Wenn schon dieser Schritt nicht genug Unterstützung findet, werden die folgenden formellen Debatten, Änderungsanträge und die finale Abstimmung im Grunde noch deutlich schwieriger. Auch die Einschätzung, die der Markt derzeit abgibt, ist nicht besonders hoffnungsvoll.
Laut Polymarket liegt die Wahrscheinlichkeit, dass das „CLARITY-Gesetz“ bis Ende 2026 Gesetz wird, aktuell nur bei ungefähr 20%; das zugehörige Handelsvolumen hat bereits 7,2 Millionen US-Dollar überschritten.
Das heißt:
👀 Der Markt sieht noch eine Chance
⚠️ Aber bis zu einem „sicheren Durchkommen“ ist es noch sehr weit
Wirklich problematisch sind jedoch die noch nicht gelösten Punkte im Inneren des Gesetzesentwurfs.
Auf der einen Seite gibt es Bedenken von Banken und traditionellen Finanzinstituten, etwa hinsichtlich der Regelungen zu Stabil币-Erträgen;
Auf der anderen Seite möchten Abgeordnete der Demokraten auch moralische Einschränkungen einführen, die auf den digitalen Vermögensvorteil von Regierungsbeamten abzielen. Dazu kommen Fragen zur Regulierungsgrenze bei DeFi sowie von der SEC und der CFTC — die Verhandlung wird immer schwieriger.
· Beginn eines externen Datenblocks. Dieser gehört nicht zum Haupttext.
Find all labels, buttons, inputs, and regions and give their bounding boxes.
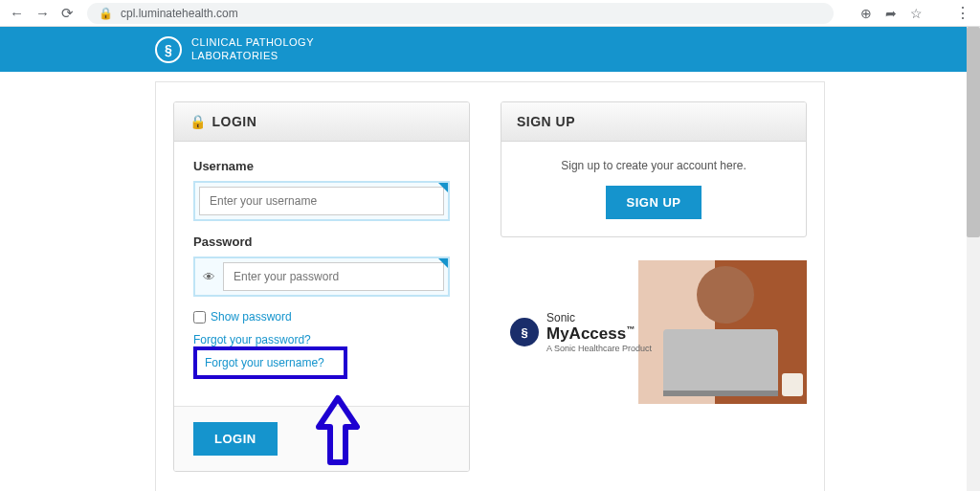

Gleichzeitig hat die SEC bereits begonnen, eigene neue Regulierungsregeln für Krypto-Assets voranzutreiben.
Das bedeutet: Es entsteht eine sehr interessante Lage:
Wenn der Kongress es nicht rechtzeitig auf die Reihe bekommt, könnten die Aufsichtsbehörden die Lücke in den Marktregeln möglicherweise zuerst füllen.
Aber es gibt auch ein Problem—
Wenn die SEC die Regeln selbst festlegt: Wie lange können diese Regeln nach einem Regierungswechsel in der Zukunft noch aufrechterhalten werden?
Darum lohnt es sich jetzt vor allem, nicht auf „10% oder 20%“ zu starren.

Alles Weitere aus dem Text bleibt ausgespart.